▶ ASSIGNMENT: Your job is to copy the lines from the material that include "fill".

▶ INPUT FOR THIS TASK:
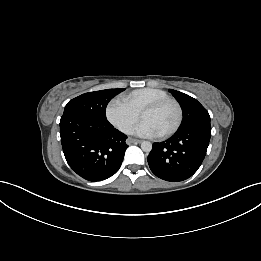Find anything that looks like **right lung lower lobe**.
I'll list each match as a JSON object with an SVG mask.
<instances>
[{
	"mask_svg": "<svg viewBox=\"0 0 261 261\" xmlns=\"http://www.w3.org/2000/svg\"><path fill=\"white\" fill-rule=\"evenodd\" d=\"M63 152L69 166L82 178L96 182L120 168L127 136L107 120L63 114L60 120Z\"/></svg>",
	"mask_w": 261,
	"mask_h": 261,
	"instance_id": "obj_1",
	"label": "right lung lower lobe"
}]
</instances>
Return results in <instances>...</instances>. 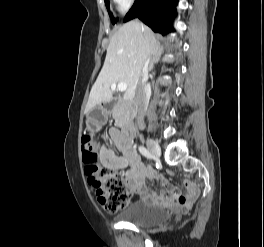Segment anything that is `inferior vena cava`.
<instances>
[{
  "label": "inferior vena cava",
  "mask_w": 264,
  "mask_h": 247,
  "mask_svg": "<svg viewBox=\"0 0 264 247\" xmlns=\"http://www.w3.org/2000/svg\"><path fill=\"white\" fill-rule=\"evenodd\" d=\"M148 65L149 59L146 58L140 72V77L136 86V100L138 103V123L140 126L144 124V116L147 111L151 88L148 83Z\"/></svg>",
  "instance_id": "inferior-vena-cava-1"
}]
</instances>
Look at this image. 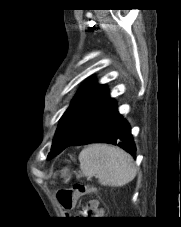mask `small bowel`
Masks as SVG:
<instances>
[{"label": "small bowel", "instance_id": "small-bowel-1", "mask_svg": "<svg viewBox=\"0 0 181 227\" xmlns=\"http://www.w3.org/2000/svg\"><path fill=\"white\" fill-rule=\"evenodd\" d=\"M89 212H93L96 216H103L104 211L100 208V203L98 200H91L85 206L81 208L79 213L81 215L88 214Z\"/></svg>", "mask_w": 181, "mask_h": 227}]
</instances>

▶ YOUR SOLUTION:
	"mask_svg": "<svg viewBox=\"0 0 261 261\" xmlns=\"http://www.w3.org/2000/svg\"><path fill=\"white\" fill-rule=\"evenodd\" d=\"M63 152L69 166L82 178L96 182L120 168L127 136L107 120L63 114L60 120Z\"/></svg>",
  "mask_svg": "<svg viewBox=\"0 0 264 247\" xmlns=\"http://www.w3.org/2000/svg\"><path fill=\"white\" fill-rule=\"evenodd\" d=\"M148 65L149 59L146 58L140 72V77L136 86V100L138 103V123L140 126L144 124V116L147 111L151 88L148 83Z\"/></svg>",
[{"label": "small bowel", "instance_id": "small-bowel-1", "mask_svg": "<svg viewBox=\"0 0 181 227\" xmlns=\"http://www.w3.org/2000/svg\"><path fill=\"white\" fill-rule=\"evenodd\" d=\"M89 212H93L96 216H103L104 211L100 208V203L98 200H91L85 206L81 208L79 213L81 215L88 214Z\"/></svg>", "mask_w": 181, "mask_h": 227}]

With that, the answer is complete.